** What is being asked **
I'd like every entry returned exactly as it is, with the images left out.

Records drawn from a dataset
'''
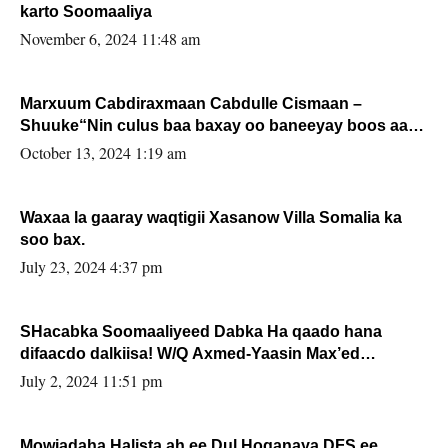
karto Soomaaliya
November 6, 2024 11:48 am
Marxuum Cabdiraxmaan Cabdulle Cismaan –
Shuuke“Nin culus baa baxay oo baneeyay boos aan
la buuxin Karin”.
October 13, 2024 1:19 am
Waxaa la gaaray waqtigii Xasanow Villa Somalia ka
soo bax.
July 23, 2024 4:37 pm
SHacabka Soomaaliyeed Dabka Ha qaado hana
difaacdo dalkiisa! W/Q Axmed-Yaasin Max’ed
Sooyaan
July 2, 2024 11:51 pm
Mowjadaha Halista ah ee Dul Hoganaya DFS ee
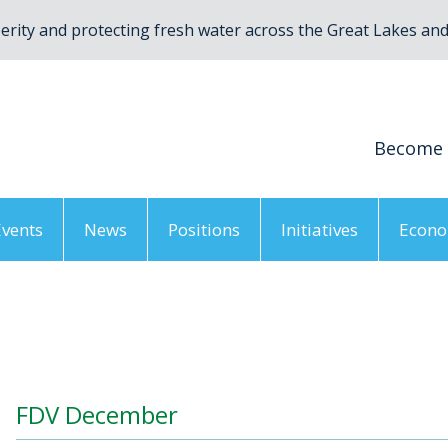
rity and protecting fresh water across the Great Lakes and 
Become
Events
News
Positions
Initiatives
Econo
FDV December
'''
** Output of the exercise **
karto Soomaaliya
November 6, 2024 11:48 am
Marxuum Cabdiraxmaan Cabdulle Cismaan –
Shuuke“Nin culus baa baxay oo baneeyay boos aan
la buuxin Karin”.
October 13, 2024 1:19 am
Waxaa la gaaray waqtigii Xasanow Villa Somalia ka
soo bax.
July 23, 2024 4:37 pm
SHacabka Soomaaliyeed Dabka Ha qaado hana
difaacdo dalkiisa! W/Q Axmed-Yaasin Max’ed
Sooyaan
July 2, 2024 11:51 pm
Mowjadaha Halista ah ee Dul Hoganaya DFS ee
rity and protecting fresh water across the Great Lakes and 
Become
Events
News
Positions
Initiatives
Econo
FDV December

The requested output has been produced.